Net zero transition of households will require raft of key measures including decarbonising buildings, new regulation and a new cultural mindset, according to the Net Zero Foundation.
Net zero transition of households could save billons of pounds in an era of rapidly increasing energy costs with decarbonising of buildings the key challenge for the 2020s. Policy makers should focus on energy efficiency, according to the report ‘Shrinking Footprints’ by Adam Corlett and Jonathan Marshall at the Net Zero Foundation.
Expectation that widespread rollout of heat pumps in existing homes won’t get underway until the 2030s gives the Government time to deliver on its plan to drive down costs before the majority of households switch from gas boilers as part of UK’s net zero transition. The benefits of achieving this are vast, potentially cutting more than £135 billion from the investment costs associated with net zero.
Rapid change is well underway in the UK’s vehicle stock with electric car sales well ahead of even the most ambitious projections. As such, it is only a matter of time until more affordable vehicles appear in the second-hand market. At the same time, continued innovation and scaling up will see more downward pressure on vehicle costs
Access to at-home, off-street parking will be the key factor in households being able to bank savings from cheaper electric driving. As well as richer households having better parking provision, 81 per cent of owner occupiers can tap into cheap at-home charging, compared with just 51 per cent of private renters, according to the net zero transition report.
All drivers will save on running costs when making the switch from petrol to electric cars, but those able to plug in to overnight tariffs at home will save around £950 per year, compared to less than £400 for drivers using an average public charger
Drivers face uneven access to the public charging network, with private investment currently following demand. While this brings short term risk of slowing the take up of electric cars in some areas, over time the market will ensure that charging blackspots are filled.

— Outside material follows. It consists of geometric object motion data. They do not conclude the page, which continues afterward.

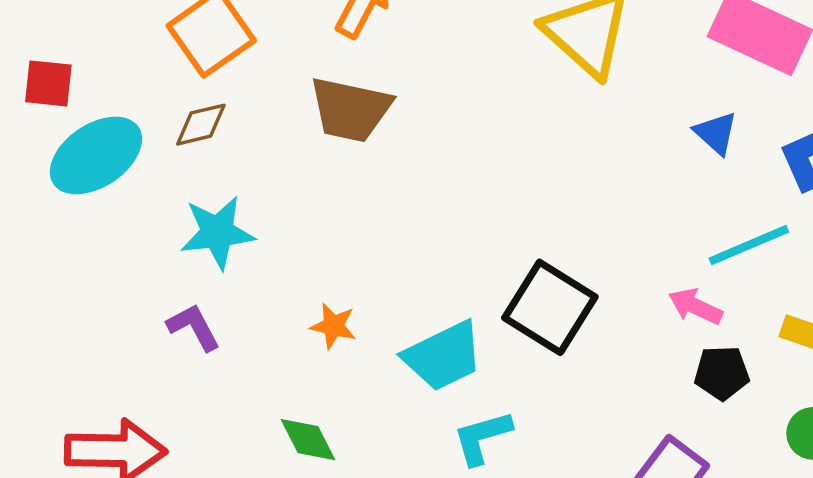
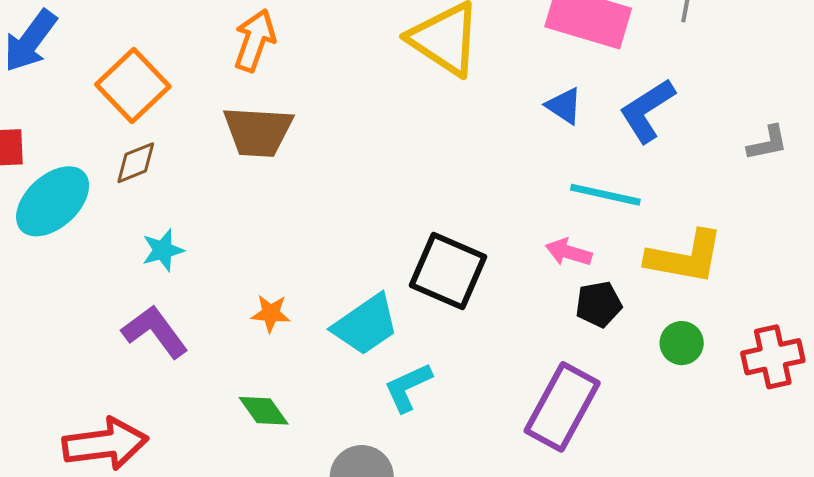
cyan star: (217, 232) -> (163, 250), size x0.7
cyan line: (749, 245) -> (605, 195), turned 44
purple L-shape: (194, 327) -> (155, 332), size x1.4

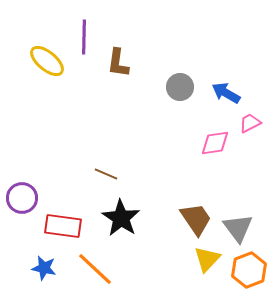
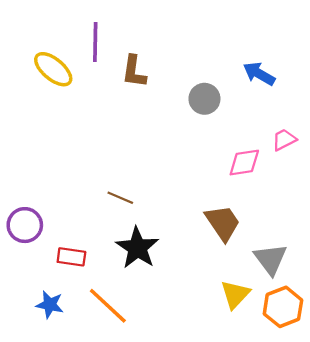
blue arrow: (226, 93) -> (259, 74), moved
brown trapezoid: (196, 219) -> (223, 223), moved
red rectangle: (63, 226) -> (71, 257), size x0.7

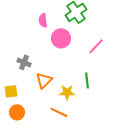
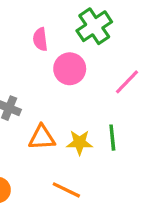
orange triangle: (44, 80) -> (42, 138), turned 42
yellow star: (67, 92) -> (80, 142), moved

Reducing meat and dairy consumption is vital to reduce emissions in net zero transition but policy makers should encourage alternatives rather than use price signals such as taxes to drive change. Some dietary change is already taking place, but the Government could spur this on, for example through public procurement.
Technological change and investment are not the only changes needed in the medium-term, and behavioural change will need to include constraining aviation growth as part of net zero transition.
Growth in aviation demand, an activity heavily skewed towards richer households, is key in ensuring that the high carbon activities of a small minority do not lead to societal costs for larger parts of society. Compared with dietary change, use of the price signal would be welcome in incentivising behaviour change
In the cases of heating and driving, the route to decarbonisation is a technological one. But technological solutions are not going to be able to eliminate greenhouse gas emissions in every sector by 2050, and so a second major challenge is to limit demand for those goods and services that still contribute to global warming by changing patterns of consumption. Most notably, that includes flying and food, which will account for the majority of households’ gross greenhouse gas footprints by 2050.